Some nights he got just pieces of the dream, and some nights the pieces were mad, like a painting on glass--but the glass had been dropped, the paintings turned to shards, glinting hints of a beauty that once had been, and might or might not be again.
Sam would put the painting back together--once he was in the West, once he got up the Missouri River to the country where the buffalo lived, the buffalo that were physical and fed the belly, and the Buffalo that fed the spirit.
And once he was in the West, he would make his way to the Wind River Mountains, where her village lived, and seek out Meadowlark.
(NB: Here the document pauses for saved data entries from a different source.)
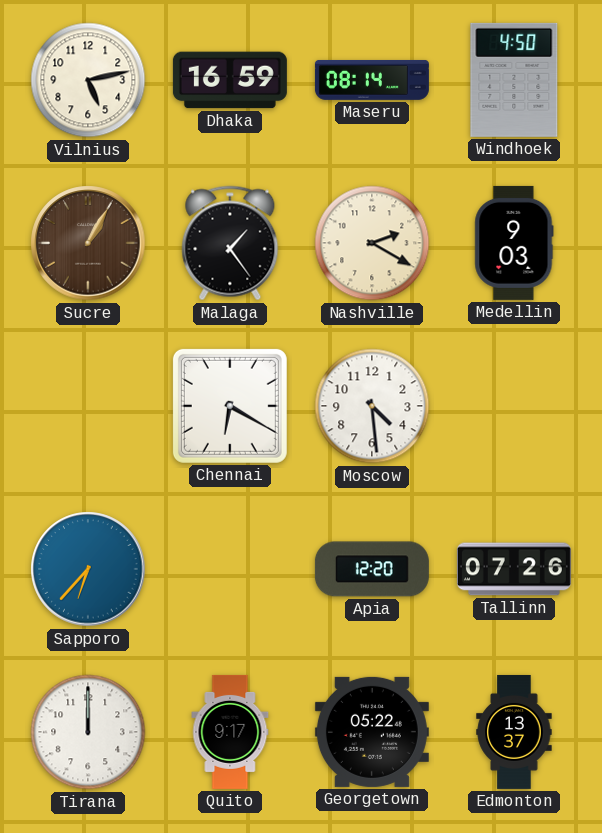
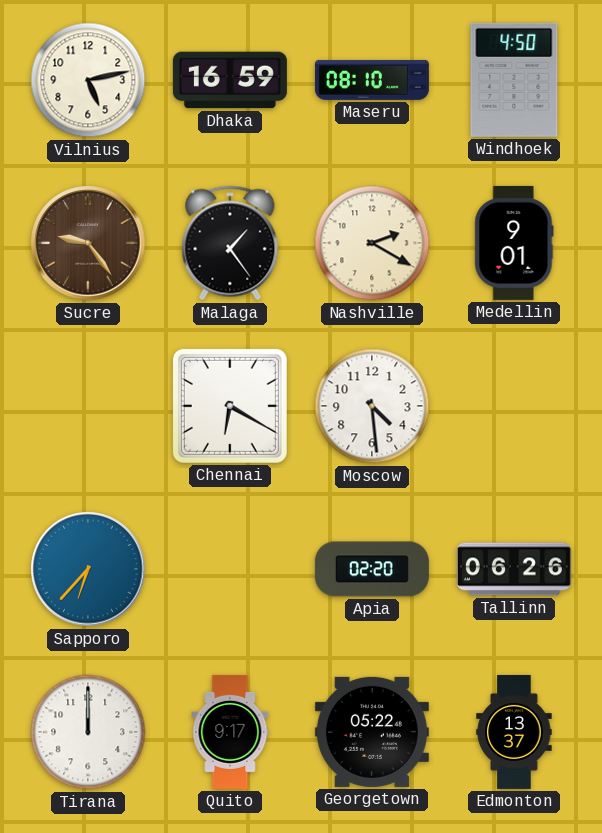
Maseru: 08:14 -> 08:10
Sucre: 1:05 -> 9:24
Medellin: 9:03 -> 9:01
Apia: 12:20 -> 02:20
Tallinn: 07:26 -> 06:26
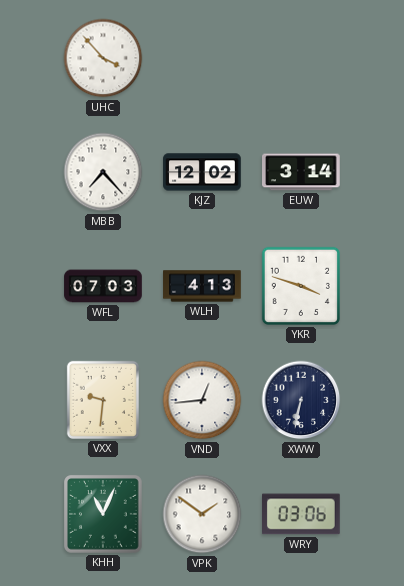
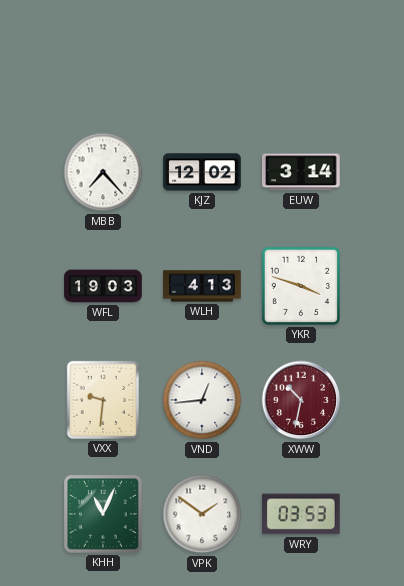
UHC: 3:53 -> none
WFL: 07:03 -> 19:03
XWW: 6:32 -> 10:32
XWW dial: navy -> burgundy
WRY: 03:06 -> 03:53
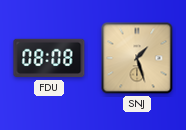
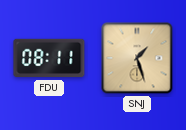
FDU: 08:08 -> 08:11
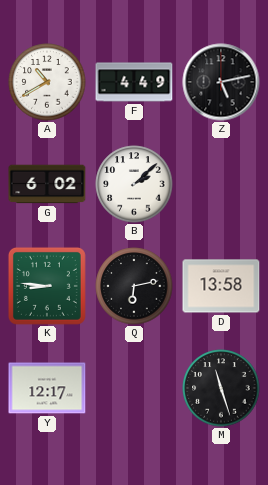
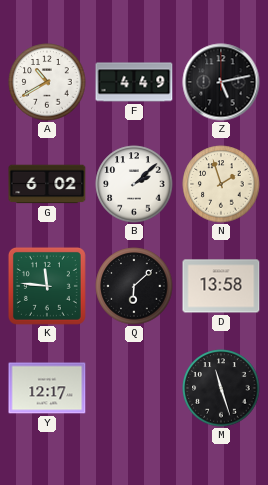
N: none -> 1:57
K: 8:46 -> 11:46
Q: 6:13 -> 6:08
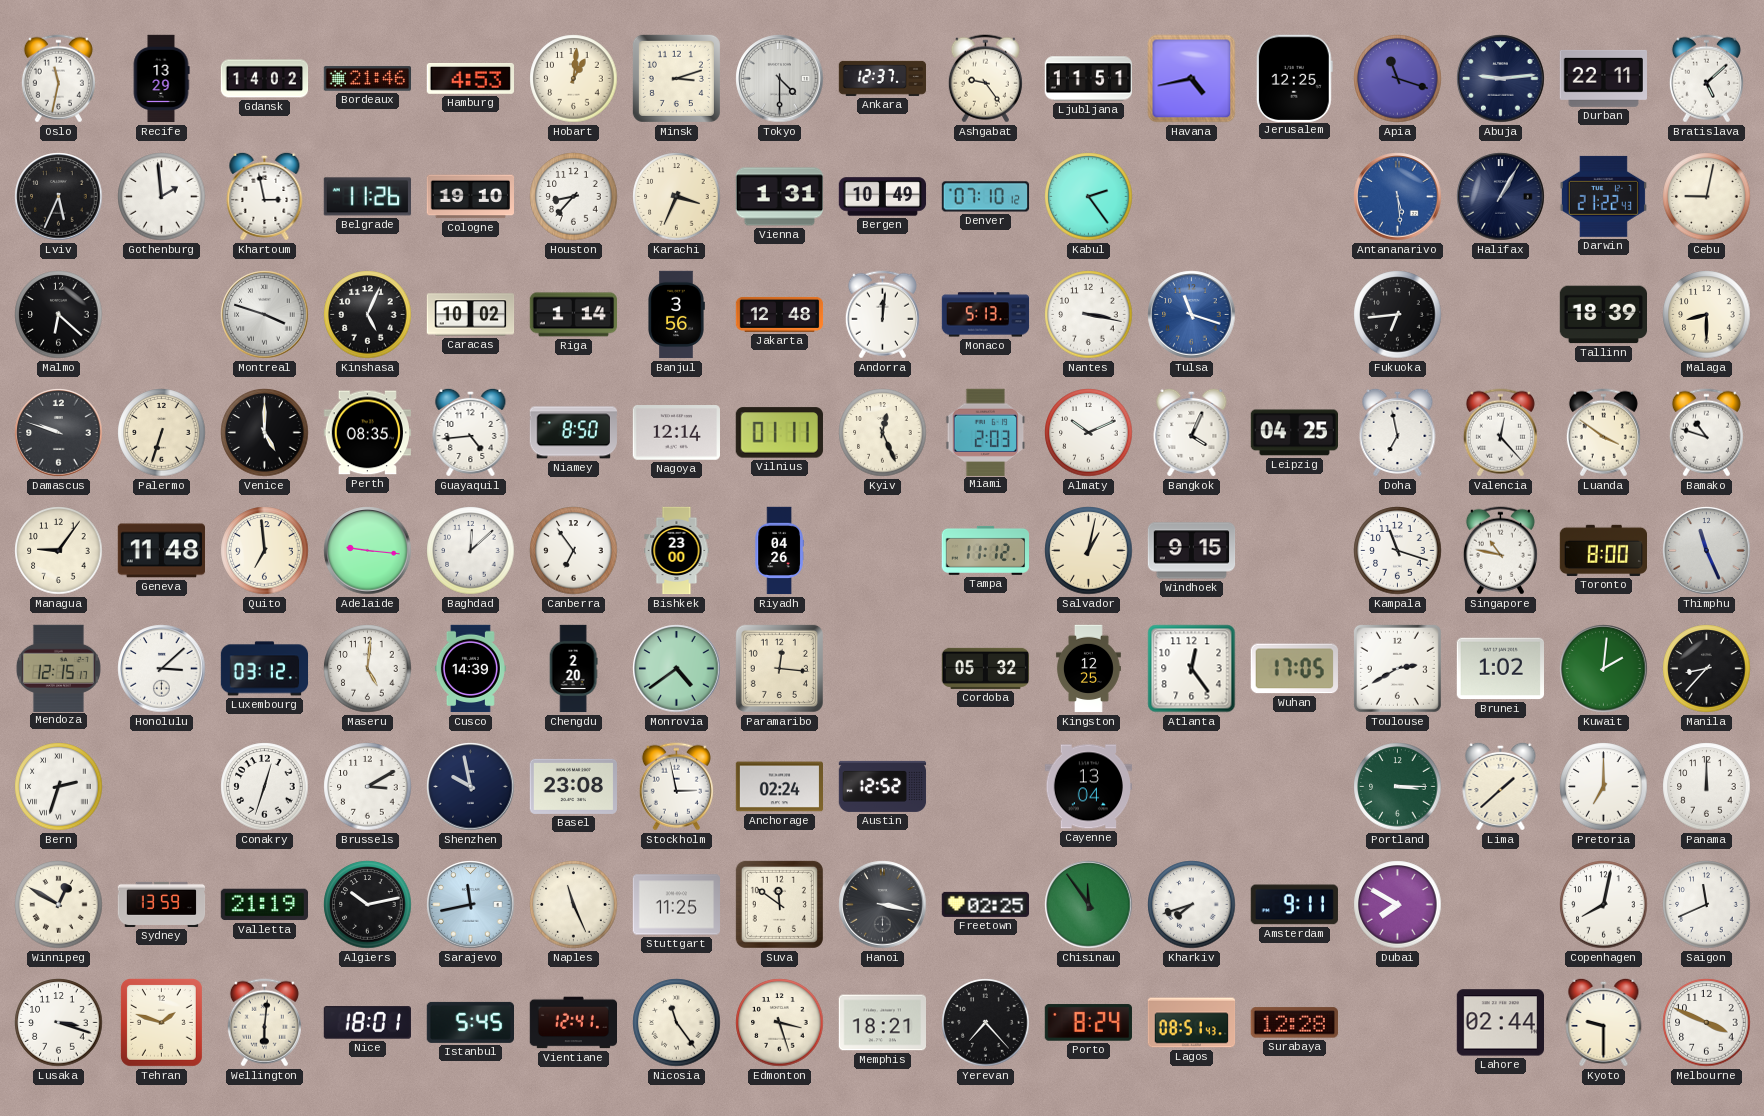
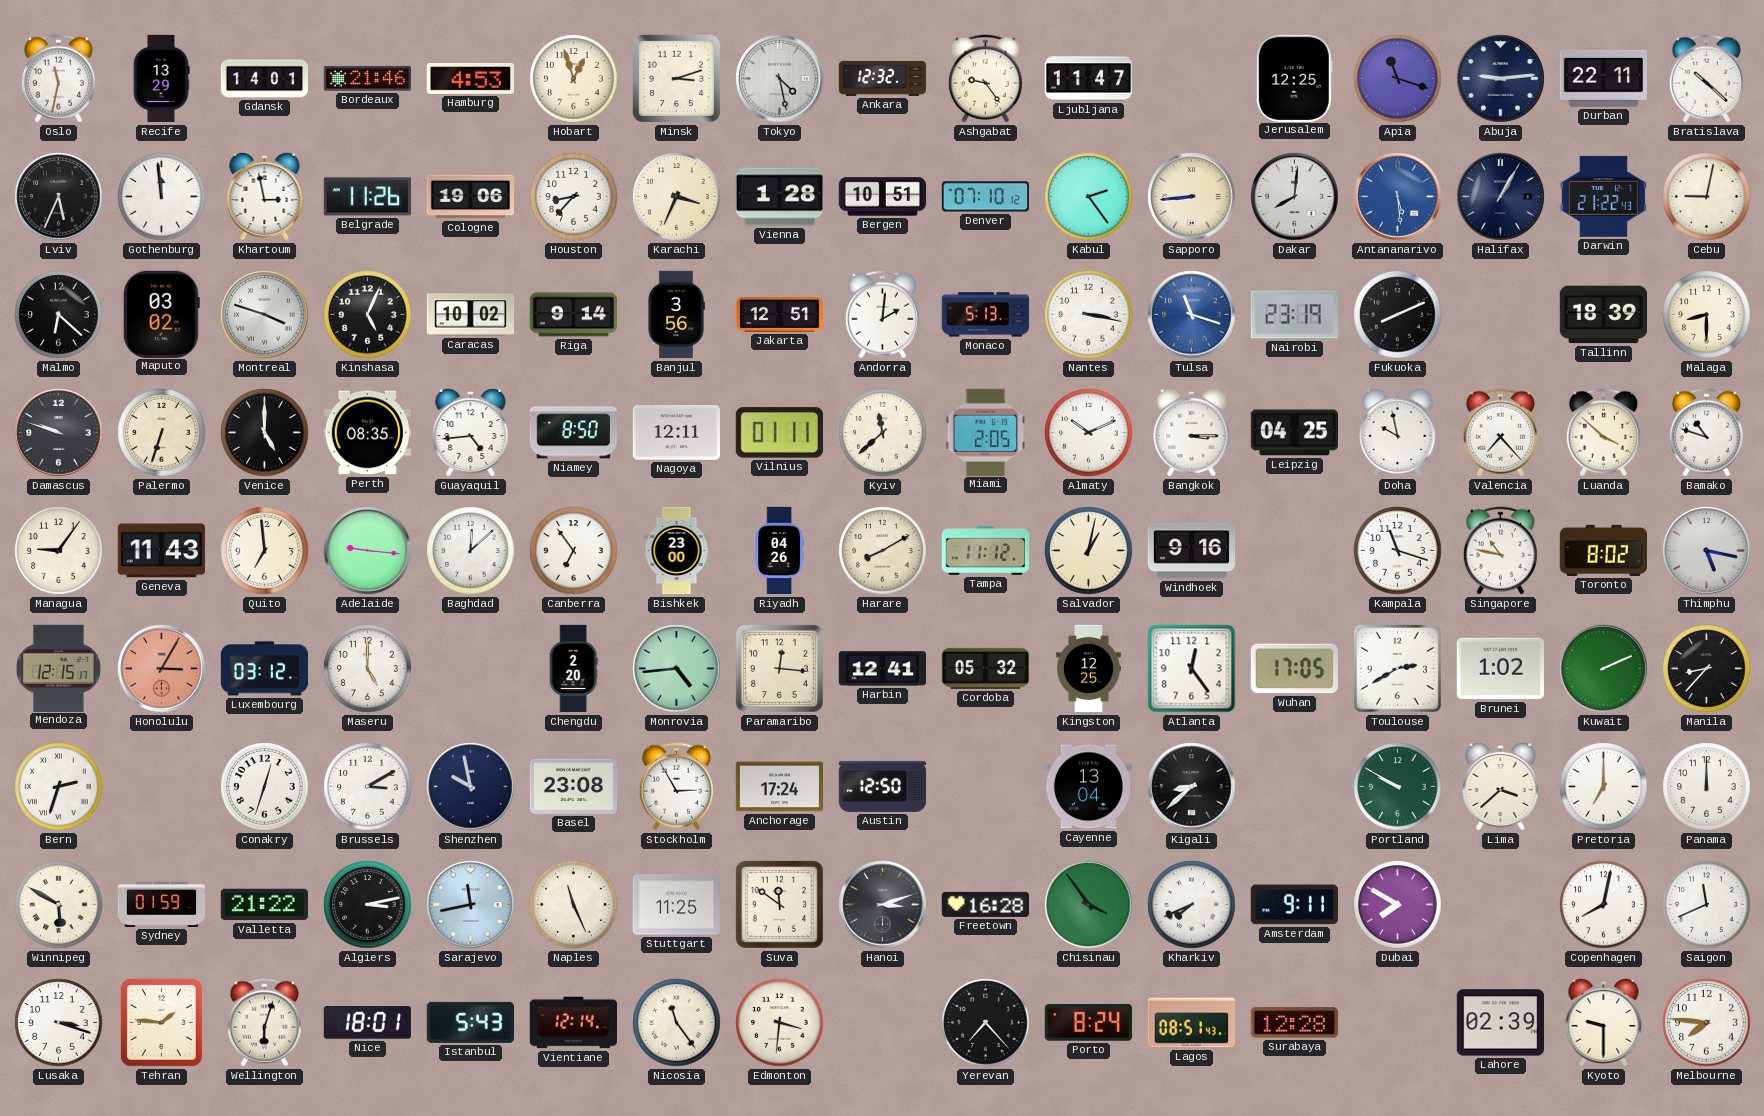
Gdansk: 14:02 -> 14:01
Hobart: 1:01 -> 12:57
Tokyo: 4:30 -> 4:28
Ankara: 12:37 -> 12:32
Ljubljana: 11:51 -> 11:47
Havana: 4:43 -> none
Bratislava: 5:08 -> 10:22
Gothenburg: 1:59 -> 11:59
Cologne: 19:10 -> 19:06
Vienna: 1:31 -> 1:28
Bergen: 10:49 -> 10:51
Sapporo: none -> 8:44
Dakar: none -> 8:01
Maputo: none -> 03:02
Riga: 1:14 -> 9:14
Jakarta: 12:48 -> 12:51
Andorra: 12:01 -> 2:01
Nairobi: none -> 23:19
Fukuoka: 6:44 -> 8:11
Nagoya: 12:14 -> 12:11
Kyiv: 12:26 -> 11:38
Miami: 2:03 -> 2:05
Bangkok: 4:04 -> 3:15
Doha: 6:58 -> 9:58
Valencia: 12:23 -> 7:23
Luanda: 3:51 -> 3:52
Geneva: 11:48 -> 11:43
Harare: none -> 8:10
Windhoek: 9:15 -> 9:16
Toronto: 8:00 -> 8:02
Thimphu: 11:26 -> 5:17
Honolulu: 3:08 -> 3:05
Honolulu dial: white -> salmon
Maseru: 5:01 -> 5:00
Cusco: 14:39 -> none
Monrovia: 4:39 -> 4:44
Harbin: none -> 12:41
Kuwait: 2:01 -> 2:11
Stockholm: 2:58 -> 2:55
Anchorage: 02:24 -> 17:24
Austin: 12:52 -> 12:50
Kigali: none -> 8:38
Portland: 3:15 -> 9:50
Lima: 1:38 -> 3:38
Winnipeg: 12:50 -> 5:50
Sydney: 13:59 -> 01:59
Valletta: 21:19 -> 21:22
Algiers: 10:13 -> 3:13
Hanoi: 3:17 -> 3:12
Freetown: 02:25 -> 16:28
Chisinau: 11:54 -> 3:54
Kharkiv: 7:42 -> 7:41
Tehran: 1:48 -> 1:46
Wellington: 6:01 -> 6:03
Istanbul: 5:45 -> 5:43
Vientiane: 12:41 -> 12:14
Edmonton: 3:27 -> 3:31
Memphis: 18:21 -> none
Lahore: 02:44 -> 02:39
Melbourne: 3:49 -> 7:46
Passengers embarked, passengers disembarked, and Sam spoke to few. Port after port passed. Sam learned the rhythm of his travel.
In St. Louis the clerk asked his name. Sam nearly said "Samalo," but managed to announce clearly, "Sam Morgan." The clerk informed him that General Ashley expected him to join the outfit at Fort Atkinson. Four hundred miles of country to ride alone, but that didn't bother Sam--it was to the west.
He went about his business, tied up loose ends. He visited with dear friends from his first trip to St. Louis, Abby and Grumble, and said goodbye to them with indecent haste. "When I get to the West," he kept saying to himself, "I will come alive."